Supplied records:
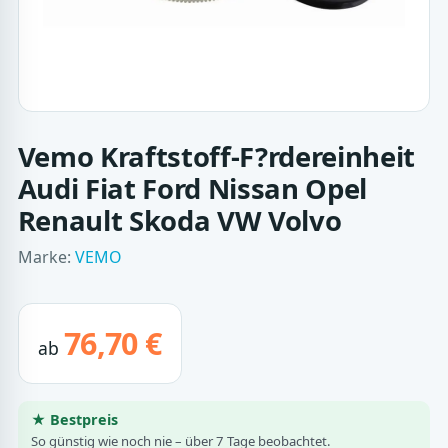
Vemo Kraftstoff-F?rdereinheit
Audi Fiat Ford Nissan Opel
Renault Skoda VW Volvo
Marke:
VEMO
76,70 €
ab
★ Bestpreis
So günstig wie noch nie – über 7 Tage beobachtet.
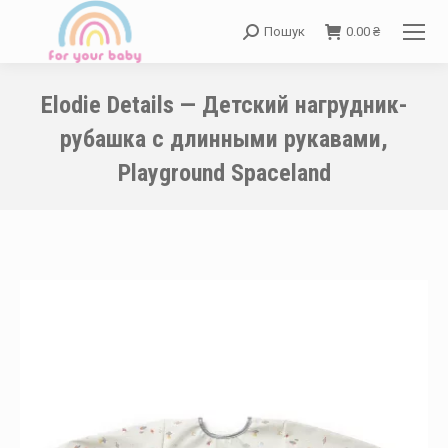
Пошук
0.00
₴
Search:
Elodie Details — Детский нагрудник-
рубашка с длинными рукавами,
Playground Spaceland
You are here:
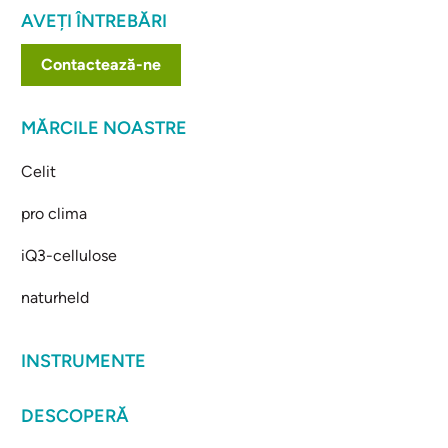
AVEȚI ÎNTREBĂRI
Contactează-ne
MĂRCILE NOASTRE
Celit
pro clima
iQ3-cellulose
naturheld
INSTRUMENTE
DESCOPERĂ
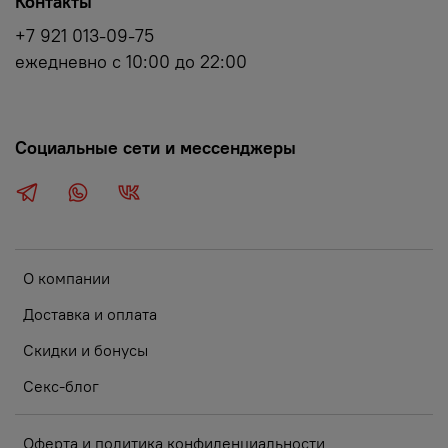
Контакты
+7 921 013-09-75
ежедневно с 10:00 до 22:00
Социальные сети и мессенджеры
О компании
Доставка и оплата
Скидки и бонусы
Секс-блог
Оферта и политика конфиденциальности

Assignment:
Start at the line that contains "рубашка с длинными" and retype every line through the end of the entries above, both ends included. Exclude all pictures.

Answer to this task:
рубашка с длинными рукавами,
Playground Spaceland
You are here:
AVEȚI ÎNTREBĂRI
Contactează-ne
MĂRCILE NOASTRE
Celit
pro clima
iQ3-cellulose
naturheld
INSTRUMENTE
DESCOPERĂ
Контакты
+7 921 013-09-75
ежедневно с 10:00 до 22:00
Социальные сети и мессенджеры
О компании
Доставка и оплата
Скидки и бонусы
Секс-блог
Оферта и политика конфиденциальности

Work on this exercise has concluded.